Databricks Community

mmt · ‎03-23-2026

Introduction

Ultralytics YOLO^* (You Only Look Once) is one of the most widely used computer vision frameworks. It is fast, accurate, and well supported, with a range of model sizes (from nano to extra-large) so you can trade off speed and accuracy for edge or server deployment. Training and inference are straightforward with a Python API and practical documentation, and the ecosystem features readily available pretrained weights, support for standard datasets (e.g. COCO), and ongoing active model development, as exemplified by recent advancements in YOLO11.

For teams adopting computer vision (CV) tasks on Databricks, Ultralytics YOLO is a practical choice for both prototyping and production pipelines. The framework supports multiple CV tasks — object detection, classification, segmentation, pose estimation, and oriented bounding boxes (OBB) — each with models in several sizes (nano to extra-large, often denoted as n, s, m, l, x).

Figure 1: Common computer vision tasks and their associated annotation type.

This post demonstrates a single-node workflow for training an object detection model on Databricks AI Runtime — scalable, serverless NVIDIA GPU compute. We use the nano YOLO model, YOLO11n, for real-time performance that outputs bounding boxes, class labels, and confidence scores. The process covers training YOLO11n on the COCO128 dataset (demo-only; refer to Data preparation for production guidance) and deploying it to Model Serving. Deployment includes a custom MLflow PyFunc wrapper to handle base64 image input to the YOLO model and structured bounding-box output from model prediction.

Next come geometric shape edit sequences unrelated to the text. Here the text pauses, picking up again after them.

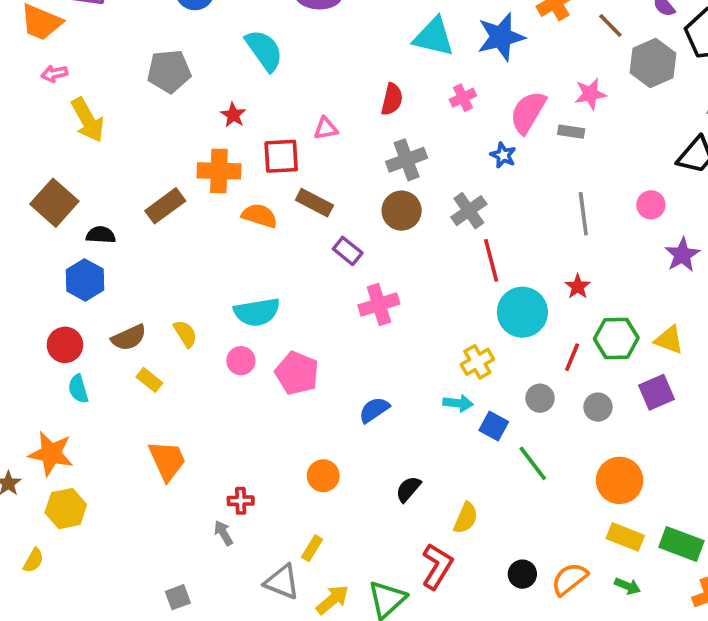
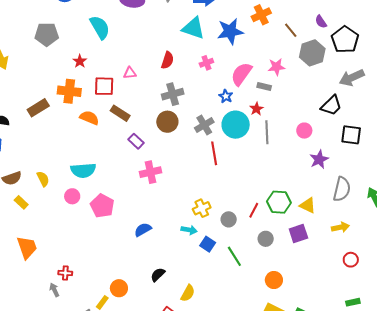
red star: (578, 286) -> (256, 109), moved
cyan circle: (522, 312) -> (236, 125), moved
gray circle: (540, 398) -> (229, 219), moved
green line: (533, 463) -> (234, 256), moved
orange circle: (323, 476) -> (119, 288), moved
orange circle: (620, 480) -> (274, 280), size x0.7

Why AI Runtime and single-node?

Critically, running YOLO on Databricks AI Runtime lets you train and iterate without provisioning or managing clusters: you get GPU compute on demand, pay for what you use, and when you are done the compute is terminated. This makes it ideal for experimentation, proof-of-concept, and small-to-medium training jobs — and MLflow and Unity Catalog keep experiments and artifacts organized.

Single-node (one GPU instance) keeps the workflow simple and sufficient for many object-detection use cases. YOLO11n is a small model; training on datasets in the low thousands to tens of thousands of images often fits comfortably on one GPU (e.g. A10). A single node avoids distributed-training setup, multi-worker debugging, and extra cost — so you can focus on data, labels, and the MLflow-to-serving path.

When your dataset or model grows and training time becomes a bottleneck, you can move to multi-GPU or multi-node patterns; the same registration and deployment steps in this post still apply.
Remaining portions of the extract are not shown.